Because they had to tear things down and then build it all back up, Savage didn't really take over until around twenty minutes in and he did with a clever bit of misdirection with Tux and his cane. From there, things were pretty wild with Lawler coming back a couple of times and the fight spilling out to the audience. Incredibly crowd pleasing stuff with rapid fire slamming of heads into turnbuckles and grounded punches. Lawler turned Tux interference back on Savage one last time and hit the fist drop for a definitive win. Post match, he ALMOST got his hands on Tux but had to fight off three other heels instead (and he did to the crowd's delight). Really brilliant stuff overall in how they ensured that the crowd was exactly where they wanted them.

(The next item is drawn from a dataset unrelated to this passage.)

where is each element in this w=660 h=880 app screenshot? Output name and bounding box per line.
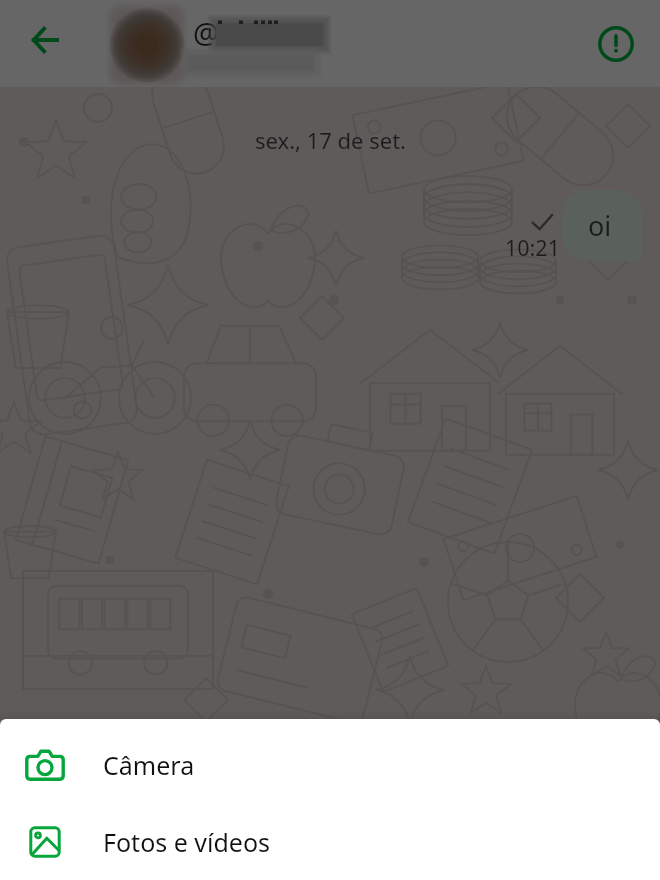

ER: To think there was a time in my fandom that I would have been bored by something like this. Savage, avoiding contact to rile up the half of the crowd who hates him while simultaneously appealing to the half who adores him, an incredible cross section of fans that not only allows this match its beautiful slow burn, but encourages it. This was 20 minutes of slow burn and shifting allegiances with men actually pleading their case on the house mic far more than hitting each other. They get so much mileage out of Savage just going out to the floor and getting upset, with little bits of in-ring character like Lawler popping his head up and down for four straight dropdowns while Savage sprinted back and forth over him.
All the bullshit started breaking down when Savage finally started hitting Lawler and Lawler caught a Savage kick, hopping him out to the center of the ring, holding Savage's leg high up on his chest and drawing it out before finally tipping and fistdropping him in one move. Savage then catches Lawler's leg the same exact way and goes through the same routine, only this ends with a Lawler enziguiri (a great one!). The misdirection around Tux Newman getting his cane to Savage and everything that happened after that was the kind of fire you want to see from a Lawler/Savage match. The way Savage punched Lawler all around ringside was filmed so perfectly it's as if they purposely took the brawl in front of the cameras, without actually doing that. It was just Savage giving everyone some close up magic and popping Lawler in the forehead around each side of the ring, these individual reared back shots every 10 feet, then hitting a big axe handle to the floor, then another. It's an honest to god miracle that he didn't blow out his knee until his mid-40s because he was just jumping onto concrete on every show for 15 years with or without cameras present.
Savage is battering Lawler, and it all turns into one of the great turnbuckle smashing comebacks. Savage is bashing Lawler's head into the buckles, and they start coming a little slower with a little more resistance. The sixth time Savage is actively working to get Lawler's face to the buckle, and by the seventh Lawler has fully blocked it, and the crowd is here for it. When the strap comes down, Lawler's back is to the camera so we get to see Savage react to it, and Savage's eyes are the perfect eyes to be reacting to the strap coming down. We get them in shocking HD and it plays like such a famous clip that you'd think we'd have been seeing it in highlight videos for 40 years. Lawler's fistdrop off the middle buckle is as good as you can actually do a fistdrop...but his earlier missed fistdrop into the mat and subsequent sell might have been even better. Just another classic match we didn't realize existed until the last week.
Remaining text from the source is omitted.